Asked about Paul's comments by TPM, Haley suggested the president's actions left him open to ambiguous interpretation.
"I think right now no one knows what the White House is doing," she said. "When he goes and steps in and allows this happen, yes this is an assault on South Carolina, but what does this mean for every other state?"
Haley was flanked by South Carolina pols, including both senators, Republicans Jim DeMint -- who called the NLRB's actions "thuggery" -- and Lindsey Graham, as well as Paul and Sen. Lamar Alexander (R-TN), among others. Conservative critics of the decision have argued that it will have far-reaching implications beyond South Carolina as it would set a precedent that companies that open up shop in "right to work" states may be vulnerable to lawsuits.
"For the President not to weigh in on this and not to say that this is going to be harmful is a problem," Haley said at the event. "This is an unbelievable attack on not just 'right to work' states, but every state that is attempting to put their people to work."
Haley's endorsement is arguably the most sought after in the 2012 Republican primaries, and she recently told NRO that the issue will be a test for all candidates.
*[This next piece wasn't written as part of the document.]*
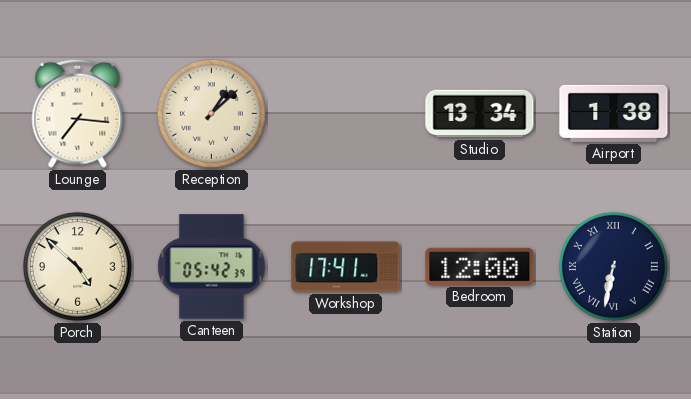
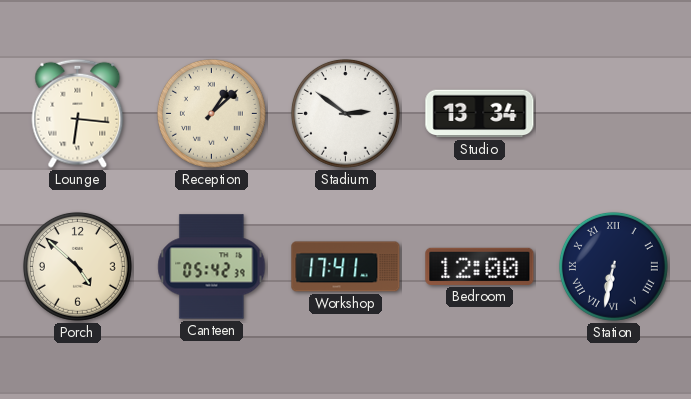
Lounge: 7:16 -> 6:16
Stadium: none -> 2:51
Airport: 1:38 -> none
Her national star power and outsized role in the nomination process all but ensure that the issue will generate increasing attention nationally for the Republican Party. Already a group of GOP senators are threatening to block the appointment of new labor officials by the White House over the NLRB case.
Scott Walker and Chris Christie may get the bulk of national attention for their fights with labor, but Haley has deployed at least as harsh rhetoric in her own union battles.
"There's no secret I don't like the unions," Haley told the Associated Press shortly after taking office.